Brief: Begin with the line that holds "Image attached. Segment: stomach. (SVG masks)" and repeat each line after it exactly, ending with the last line of the listing.

○ ○ ○ ○ ○ ○ ○

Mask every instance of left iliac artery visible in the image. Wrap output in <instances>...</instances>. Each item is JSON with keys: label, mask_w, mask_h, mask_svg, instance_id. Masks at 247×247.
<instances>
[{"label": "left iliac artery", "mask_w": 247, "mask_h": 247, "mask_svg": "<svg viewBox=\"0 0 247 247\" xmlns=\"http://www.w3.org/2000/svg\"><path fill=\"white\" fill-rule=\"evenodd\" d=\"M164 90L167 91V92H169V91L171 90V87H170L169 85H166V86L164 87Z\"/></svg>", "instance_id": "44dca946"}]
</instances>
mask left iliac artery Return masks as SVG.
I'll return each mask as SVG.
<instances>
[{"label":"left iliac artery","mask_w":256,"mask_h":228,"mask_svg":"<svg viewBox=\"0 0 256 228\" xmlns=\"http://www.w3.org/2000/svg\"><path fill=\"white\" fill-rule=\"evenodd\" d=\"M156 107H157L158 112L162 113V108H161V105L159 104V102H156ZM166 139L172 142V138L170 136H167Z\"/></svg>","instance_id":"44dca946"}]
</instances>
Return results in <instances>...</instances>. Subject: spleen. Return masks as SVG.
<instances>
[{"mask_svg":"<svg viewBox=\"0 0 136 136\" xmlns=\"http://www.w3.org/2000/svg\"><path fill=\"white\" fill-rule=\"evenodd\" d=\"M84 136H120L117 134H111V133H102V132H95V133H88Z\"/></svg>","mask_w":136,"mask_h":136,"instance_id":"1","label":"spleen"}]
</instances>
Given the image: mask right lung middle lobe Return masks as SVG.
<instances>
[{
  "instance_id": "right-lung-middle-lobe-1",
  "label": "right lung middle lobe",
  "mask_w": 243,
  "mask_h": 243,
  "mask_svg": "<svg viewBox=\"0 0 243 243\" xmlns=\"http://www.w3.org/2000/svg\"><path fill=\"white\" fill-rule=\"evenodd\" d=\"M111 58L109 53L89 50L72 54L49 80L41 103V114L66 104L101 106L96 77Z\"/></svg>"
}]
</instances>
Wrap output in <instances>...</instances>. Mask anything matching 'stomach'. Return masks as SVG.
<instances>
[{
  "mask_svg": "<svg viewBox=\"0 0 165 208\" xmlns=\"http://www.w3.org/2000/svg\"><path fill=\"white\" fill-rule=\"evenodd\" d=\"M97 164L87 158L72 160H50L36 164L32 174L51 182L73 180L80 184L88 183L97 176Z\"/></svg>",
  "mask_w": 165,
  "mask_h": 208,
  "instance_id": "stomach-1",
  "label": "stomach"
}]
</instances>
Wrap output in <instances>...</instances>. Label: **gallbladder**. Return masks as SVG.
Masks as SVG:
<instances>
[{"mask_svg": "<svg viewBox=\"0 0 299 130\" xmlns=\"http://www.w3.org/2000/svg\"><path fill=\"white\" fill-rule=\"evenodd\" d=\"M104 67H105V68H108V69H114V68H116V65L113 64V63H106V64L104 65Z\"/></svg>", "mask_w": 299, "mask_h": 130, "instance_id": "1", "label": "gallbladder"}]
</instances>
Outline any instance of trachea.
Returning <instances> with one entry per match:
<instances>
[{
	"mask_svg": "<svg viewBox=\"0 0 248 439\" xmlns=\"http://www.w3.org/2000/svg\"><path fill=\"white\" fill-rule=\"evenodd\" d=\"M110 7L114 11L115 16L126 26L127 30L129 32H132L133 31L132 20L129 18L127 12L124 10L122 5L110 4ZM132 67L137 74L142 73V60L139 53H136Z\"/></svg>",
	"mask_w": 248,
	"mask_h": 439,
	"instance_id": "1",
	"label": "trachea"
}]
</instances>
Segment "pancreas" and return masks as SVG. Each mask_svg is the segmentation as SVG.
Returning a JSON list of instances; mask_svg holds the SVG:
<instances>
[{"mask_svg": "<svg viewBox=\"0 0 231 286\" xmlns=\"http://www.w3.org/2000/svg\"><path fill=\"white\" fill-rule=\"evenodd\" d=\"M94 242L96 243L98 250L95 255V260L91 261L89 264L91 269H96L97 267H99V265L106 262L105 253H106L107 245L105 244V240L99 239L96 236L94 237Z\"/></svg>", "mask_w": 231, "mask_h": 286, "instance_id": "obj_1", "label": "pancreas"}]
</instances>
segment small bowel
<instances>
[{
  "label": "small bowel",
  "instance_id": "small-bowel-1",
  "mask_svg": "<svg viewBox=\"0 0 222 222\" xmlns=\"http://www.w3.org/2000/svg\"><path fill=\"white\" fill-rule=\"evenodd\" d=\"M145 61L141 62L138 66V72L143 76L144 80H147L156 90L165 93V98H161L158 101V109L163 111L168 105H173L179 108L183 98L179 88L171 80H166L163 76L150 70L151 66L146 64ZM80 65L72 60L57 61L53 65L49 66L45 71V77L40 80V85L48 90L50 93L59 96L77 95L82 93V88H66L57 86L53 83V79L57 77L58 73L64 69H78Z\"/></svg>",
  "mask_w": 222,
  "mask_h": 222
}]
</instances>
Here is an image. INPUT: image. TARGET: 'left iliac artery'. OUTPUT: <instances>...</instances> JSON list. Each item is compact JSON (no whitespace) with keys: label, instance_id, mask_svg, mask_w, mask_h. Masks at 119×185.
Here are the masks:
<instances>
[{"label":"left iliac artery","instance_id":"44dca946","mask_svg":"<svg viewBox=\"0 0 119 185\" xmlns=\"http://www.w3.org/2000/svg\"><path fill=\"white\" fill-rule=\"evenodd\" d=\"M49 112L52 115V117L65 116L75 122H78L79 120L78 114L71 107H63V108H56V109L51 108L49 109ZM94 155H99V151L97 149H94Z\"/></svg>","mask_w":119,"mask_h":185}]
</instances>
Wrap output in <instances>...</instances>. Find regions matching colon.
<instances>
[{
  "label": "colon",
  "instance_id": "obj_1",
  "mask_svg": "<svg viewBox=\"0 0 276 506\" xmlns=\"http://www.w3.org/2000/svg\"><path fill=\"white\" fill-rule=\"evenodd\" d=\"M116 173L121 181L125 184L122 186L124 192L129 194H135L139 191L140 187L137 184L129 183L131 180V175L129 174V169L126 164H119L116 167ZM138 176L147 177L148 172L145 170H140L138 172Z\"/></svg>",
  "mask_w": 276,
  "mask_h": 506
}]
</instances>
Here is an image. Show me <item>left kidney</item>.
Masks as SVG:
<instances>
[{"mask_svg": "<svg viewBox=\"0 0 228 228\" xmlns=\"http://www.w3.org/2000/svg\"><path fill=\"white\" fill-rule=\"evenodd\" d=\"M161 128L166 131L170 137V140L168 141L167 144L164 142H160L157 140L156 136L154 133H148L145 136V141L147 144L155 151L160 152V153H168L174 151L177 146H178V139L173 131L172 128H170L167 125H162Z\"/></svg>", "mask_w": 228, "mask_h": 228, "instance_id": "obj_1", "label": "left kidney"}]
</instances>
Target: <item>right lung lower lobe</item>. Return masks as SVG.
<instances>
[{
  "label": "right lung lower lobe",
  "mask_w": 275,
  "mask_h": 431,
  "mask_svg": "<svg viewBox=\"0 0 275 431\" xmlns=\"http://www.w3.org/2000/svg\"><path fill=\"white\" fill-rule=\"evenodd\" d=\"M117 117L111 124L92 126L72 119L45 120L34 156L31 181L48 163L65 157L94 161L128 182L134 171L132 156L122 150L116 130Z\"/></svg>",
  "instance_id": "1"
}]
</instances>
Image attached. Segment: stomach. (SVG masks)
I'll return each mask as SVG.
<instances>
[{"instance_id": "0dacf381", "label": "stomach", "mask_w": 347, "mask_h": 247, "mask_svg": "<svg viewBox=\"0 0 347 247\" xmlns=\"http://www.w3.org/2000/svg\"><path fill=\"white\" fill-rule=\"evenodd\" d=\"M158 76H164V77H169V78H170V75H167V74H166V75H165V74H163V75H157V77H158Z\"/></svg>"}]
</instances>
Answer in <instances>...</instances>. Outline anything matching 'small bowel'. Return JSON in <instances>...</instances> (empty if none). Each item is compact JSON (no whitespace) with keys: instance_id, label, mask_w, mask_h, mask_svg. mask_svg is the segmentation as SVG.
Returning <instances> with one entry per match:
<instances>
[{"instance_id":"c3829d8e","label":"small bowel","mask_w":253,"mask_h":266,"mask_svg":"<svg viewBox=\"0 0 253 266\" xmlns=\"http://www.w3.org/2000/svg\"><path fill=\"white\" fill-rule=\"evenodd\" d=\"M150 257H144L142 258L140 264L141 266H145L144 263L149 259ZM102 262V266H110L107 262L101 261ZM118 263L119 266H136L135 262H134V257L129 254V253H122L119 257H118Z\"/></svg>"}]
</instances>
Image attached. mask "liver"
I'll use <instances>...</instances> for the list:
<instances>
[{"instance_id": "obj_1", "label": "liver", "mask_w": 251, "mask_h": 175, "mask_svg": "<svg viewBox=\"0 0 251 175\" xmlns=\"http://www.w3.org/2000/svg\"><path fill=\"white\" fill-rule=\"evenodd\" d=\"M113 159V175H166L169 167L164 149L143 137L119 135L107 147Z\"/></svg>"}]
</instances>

○ ○ ○ ○ ○ ○ ○

Exercise response:
Image attached. Segment: stomach. (SVG masks)
I'll return each mask as SVG.
<instances>
[{"instance_id": "0dacf381", "label": "stomach", "mask_w": 347, "mask_h": 247, "mask_svg": "<svg viewBox=\"0 0 347 247\" xmlns=\"http://www.w3.org/2000/svg\"><path fill=\"white\" fill-rule=\"evenodd\" d=\"M158 76H164V77H169V78H170V75H167V74H166V75H165V74H163V75H157V77H158Z\"/></svg>"}]
</instances>
Answer in <instances>...</instances>. Outline anything matching 'small bowel'. Return JSON in <instances>...</instances> (empty if none). Each item is compact JSON (no whitespace) with keys: instance_id, label, mask_w, mask_h, mask_svg. mask_svg is the segmentation as SVG.
Returning <instances> with one entry per match:
<instances>
[{"instance_id":"c3829d8e","label":"small bowel","mask_w":253,"mask_h":266,"mask_svg":"<svg viewBox=\"0 0 253 266\" xmlns=\"http://www.w3.org/2000/svg\"><path fill=\"white\" fill-rule=\"evenodd\" d=\"M150 257H144L142 258L140 264L141 266H145L144 263L149 259ZM102 262V266H110L107 262L101 261ZM118 263L119 266H136L135 262H134V257L129 254V253H122L119 257H118Z\"/></svg>"}]
</instances>
Image attached. mask "liver"
I'll use <instances>...</instances> for the list:
<instances>
[{"instance_id": "obj_1", "label": "liver", "mask_w": 251, "mask_h": 175, "mask_svg": "<svg viewBox=\"0 0 251 175\" xmlns=\"http://www.w3.org/2000/svg\"><path fill=\"white\" fill-rule=\"evenodd\" d=\"M113 159V175H166L169 167L164 149L143 137L119 135L107 147Z\"/></svg>"}]
</instances>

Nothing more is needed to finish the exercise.